What is expected -> The listing is to be returned word for word, without its images.

Task material ->
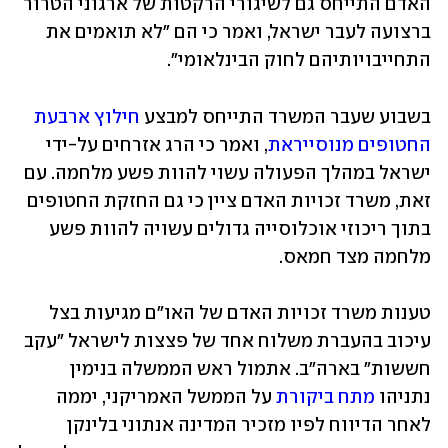
האדם התייחס גם לשיגורי הרקטות של ארגוני הטרור 
ברצועה לעבר ישראל, ואמר כי הם "לא תואמים את 
התחייבויותיהם לחוק הבינלאומי".
בשבוע שעבר המשרד התייחס למבצע 
חילוץ ארבעת 
החטופים מנוסייראת
, ואמר כי הרג אזרחים על-ידי 
ישראל במהלך הפעולה עשוי להוות פשע מלחמה. עם 
זאת, משרד זכויות האדם ציין כי גם החזקת החטופים 
בתוך ריכוזי אוכלוסייה גדולים עשויה להוות פשע 
מלחמה מצד חמאס.
טענות משרד זכויות האדם של האו"ם מגיעות בצל 
עיכוב בהעברת משלוח אחד של פצצות לישראל "עקב 
חששות" בארה"ב. אתמול ראש הממשלה בנימין 
נתניהו 
מתח ביקורת
 על הממשל האמריקני, יממה 
לאחר הדיווח לפיו מזכיר המדינה אנתוני בלינקן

Exercise response ->
האדם התייחס גם לשיגורי הרקטות של ארגוני הטרור 
ברצועה לעבר ישראל, ואמר כי הם "לא תואמים את 
התחייבויותיהם לחוק הבינלאומי".
בשבוע שעבר המשרד התייחס למבצע 
חילוץ ארבעת 
החטופים מנוסייראת
, ואמר כי הרג אזרחים על-ידי 
ישראל במהלך הפעולה עשוי להוות פשע מלחמה. עם 
זאת, משרד זכויות האדם ציין כי גם החזקת החטופים 
בתוך ריכוזי אוכלוסייה גדולים עשויה להוות פשע 
מלחמה מצד חמאס.
טענות משרד זכויות האדם של האו"ם מגיעות בצל 
עיכוב בהעברת משלוח אחד של פצצות לישראל "עקב 
חששות" בארה"ב. אתמול ראש הממשלה בנימין 
נתניהו 
מתח ביקורת
 על הממשל האמריקני, יממה 
לאחר הדיווח לפיו מזכיר המדינה אנתוני בלינקן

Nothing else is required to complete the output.